Monday, May 16, 2011

Exhausted Recycled Dad

This past weekend visit with my kids was a complete disappointment. I was so exhausted I was planted on the couch most of the time I was able to be home with them. Much of that time I could hardly keep my eyes open. To top it off, I worked all day Saturday, which probably has a lot to do with me being worn out on Sunday.

Exhaustion: it's one of those hidden, non-motor symptoms of Parkinson's. One of those symptoms where people say comments such as, "You look fine." If they know you enough they see the exhaustion in your face. I feel blessed to have had the many friends at work ask me if I was feeling ok. It means they've come to know well enough to tell something is different as well as show their concern.

My concern though, is that I short am changing my kids and our relationship during the limited time we get together on their weekend visits. I'm going to have to adjust my work schedule again. There's no doubt about that. Working all day long on Saturday is just too much for me. Besides, after only getting to spend the better part of Sunday with my kids after church on my weekends I want to anyway. That's just not enough quality time with them.

My oldest didn't feel well, so he laid around most of the time as well. My two little ones though played as normal. I feel guilty watching them play outside and run around. You would think I would be able to just suck it up and join them. But the exhaustion and fatigue is relentless. Parkinson's exhaustion is not the same as that of without Parkinson's. It is a deep exhaustion so life draining, the idea of collapsing is almost appealing. Rolling your body over to one side takes more energy than you have so you refuse to even try. Even holding your eyes open takes more work than you can muster up.

And even more guilt ridden, I see my wife do all the work all weekend while I sit or lay on the couch. She does a great job while I at the most ref an argument or show my "ogrely" daddy rule enforcing self.

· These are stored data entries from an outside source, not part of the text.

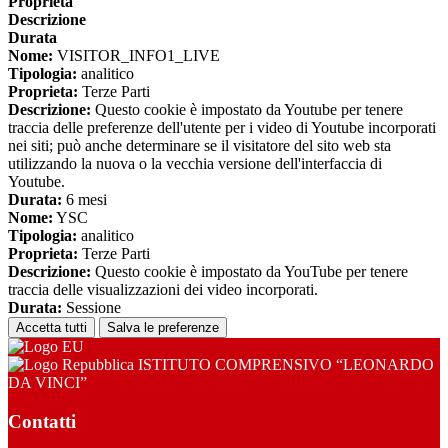
Proprieta
Descrizione
Durata
Nome:
VISITOR_INFO1_LIVE
Tipologia:
analitico
Proprieta:
Terze Parti
Descrizione:
Questo cookie è impostato da Youtube per tenere
traccia delle preferenze dell'utente per i video di Youtube incorporati
nei siti; può anche determinare se il visitatore del sito web sta
utilizzando la nuova o la vecchia versione dell'interfaccia di
Youtube.
Durata:
6 mesi
Nome:
YSC
Tipologia:
analitico
Proprieta:
Terze Parti
Descrizione:
Questo cookie è impostato da YouTube per tenere
traccia delle visualizzazioni dei video incorporati.
Durata:
Sessione
Accetta tutti
Salva le preferenze
ISTITUTO COMPRENSIVO “LEONARDO
DA VINCI”
Contatti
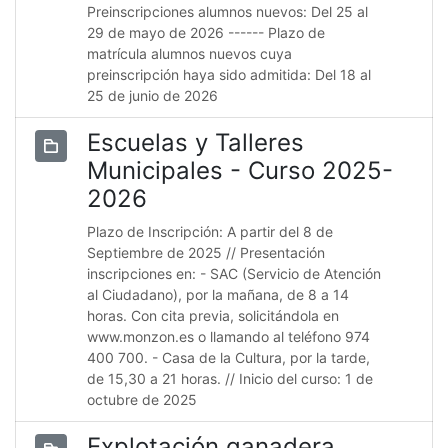
Preinscripciones alumnos nuevos: Del 25 al
29 de mayo de 2026 ------ Plazo de
matrícula alumnos nuevos cuya
preinscripción haya sido admitida: Del 18 al
25 de junio de 2026
Escuelas y Talleres
Municipales - Curso 2025-
2026
Plazo de Inscripción: A partir del 8 de
Septiembre de 2025 // Presentación
inscripciones en: - SAC (Servicio de Atención
al Ciudadano), por la mañana, de 8 a 14
horas. Con cita previa, solicitándola en
www.monzon.es o llamando al teléfono 974
400 700. - Casa de la Cultura, por la tarde,
de 15,30 a 21 horas. // Inicio del curso: 1 de
octubre de 2025
Explotación ganadera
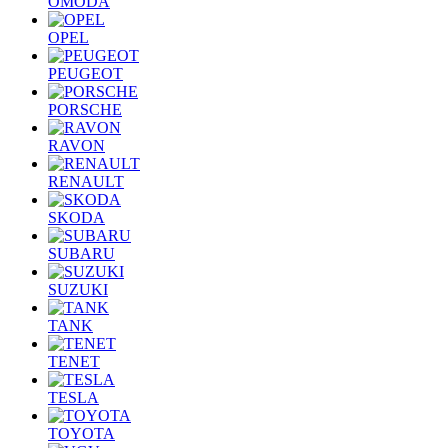
OMODA
OPEL
PEUGEOT
PORSCHE
RAVON
RENAULT
SKODA
SUBARU
SUZUKI
TANK
TENET
TESLA
TOYOTA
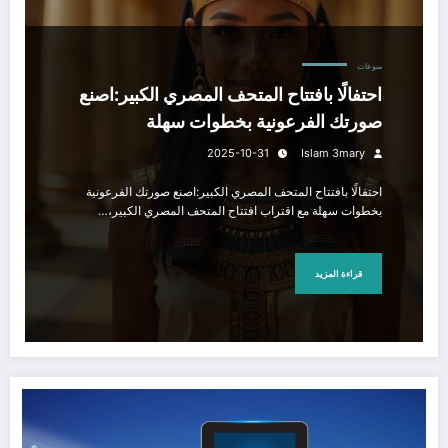
منوعات
احتفالًا بافتتاح المتحف المصري الكبير:اصنع
صورتك الفرعونية بخطوات سهلة
2025-10-31
Islam 3mary
احتفالًا بافتتاح المتحف المصري الكبير:اصنع صورتك الفرعونية
بخطوات سهلة مع اقتراب افتتاح المتحف المصري الكبير،…
قراءة المزيد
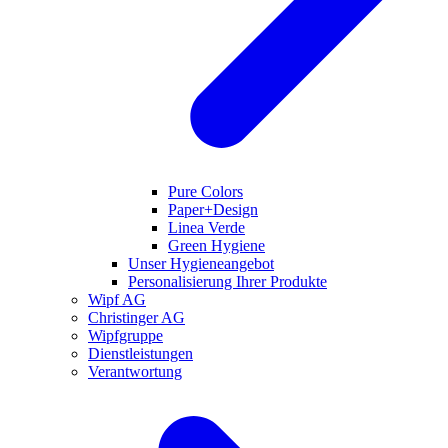
Pure Colors
Paper+Design
Linea Verde
Green Hygiene
Unser Hygieneangebot
Personalisierung Ihrer Produkte
Wipf AG
Christinger AG
Wipfgruppe
Dienstleistungen
Verantwortung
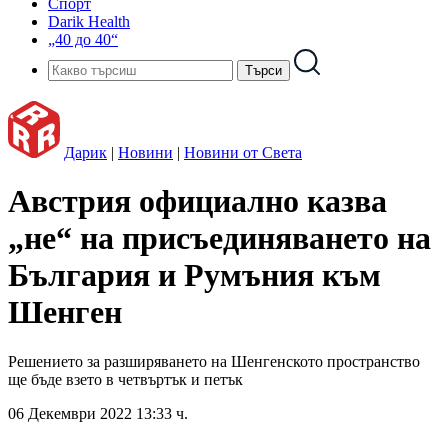
Спорт
Darik Health
„40 до 40“
Дарик
|
Новини
|
Новини от Света
Австрия официално казва
„не“ на присъединяването на
България и Румъния към
Шенген
Решението за разширяването на Шенгенското пространство
ще бъде взето в четвъртък и петък
06 Декември 2022 13:33 ч.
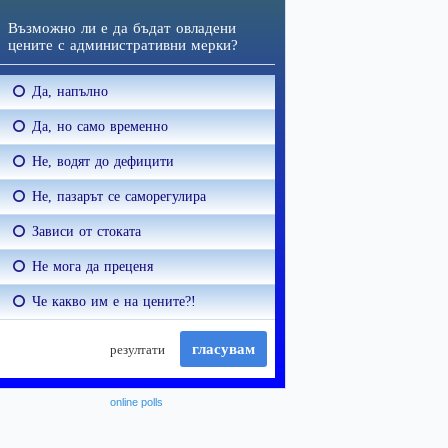
online polls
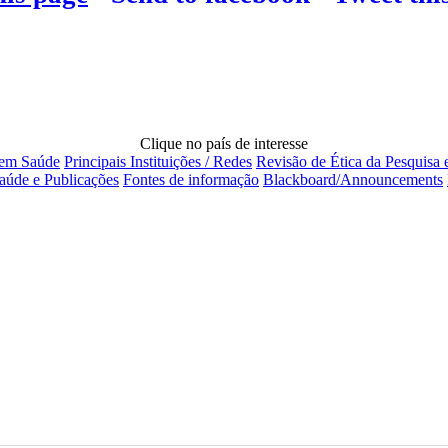
Clique no país de interesse
 em Saúde
Principais Instituições / Redes
Revisão de Ética da Pesquisa
aúde e Publicações
Fontes de informação
Blackboard/Announcements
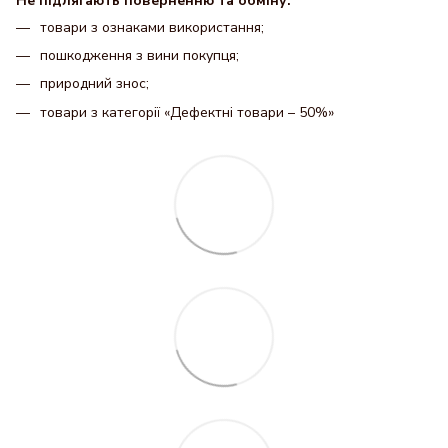
Не підлягають поверненню та обміну:
товари з ознаками використання;
пошкодження з вини покупця;
природний знос;
товари з категорії «Дефектні товари – 50%»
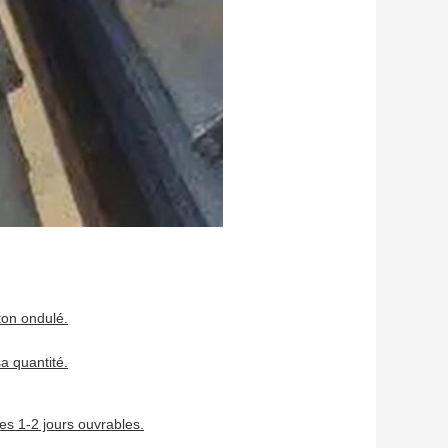
ton ondulé.
a quantité.
s 1-2 jours ouvrables.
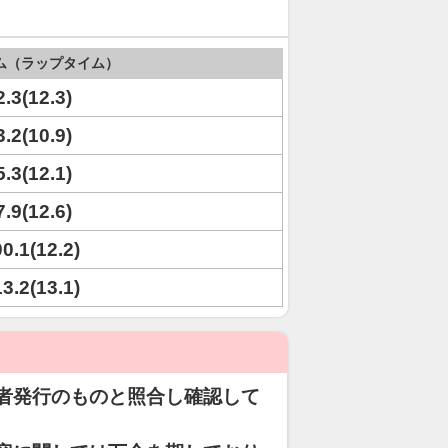
ム（ラップタイム）
2.3(12.3)
3.2(10.9)
5.3(12.1)
7.9(12.6)
00.1(12.2)
13.2(13.1)
者発行のものと照合し確認して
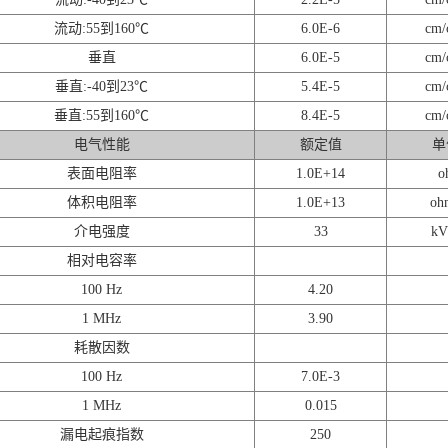
流动:55到160℃
6.0E-6
cm
垂直
6.0E-5
cm
垂直:-40到23℃
5.4E-5
cm
垂直:55到160℃
8.4E-5
cm
电气性能
额定值
单
表面电阻率
1.0E+14
o
体积电阻率
1.0E+13
oh
介电强度
33
k
相对电容率
100 Hz
4.20
1 MHz
3.90
耗散因数
100 Hz
7.0E-3
1 MHz
0.015
漏电起痕指数
250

I get cranky and do my best not to get snappy. Most people get cranky when they get fatigued. Try not to be pissed at your chronic illness when it's the cause. You go through the stages, Parkinson's has 5 and I differentiate among 3 and 4,  except you go through them over and over, every time it flares. The exhaustion is a reminder of each one. I get angry and disappointed.

I understand no parent can protect their child from each and every disappointment. Like the little things we adults try to convince ourselves of when we quote, "Don't sweat the small stuff." But when I see the disappointment on my son's face when I tell him for one reason or another that I can't ride bikes every single time, I could make a list of the negative emotions I feel. We have other activities we enjoy together. Mostly sedentary. Not the active one's we would like to do. But none the less things we can do.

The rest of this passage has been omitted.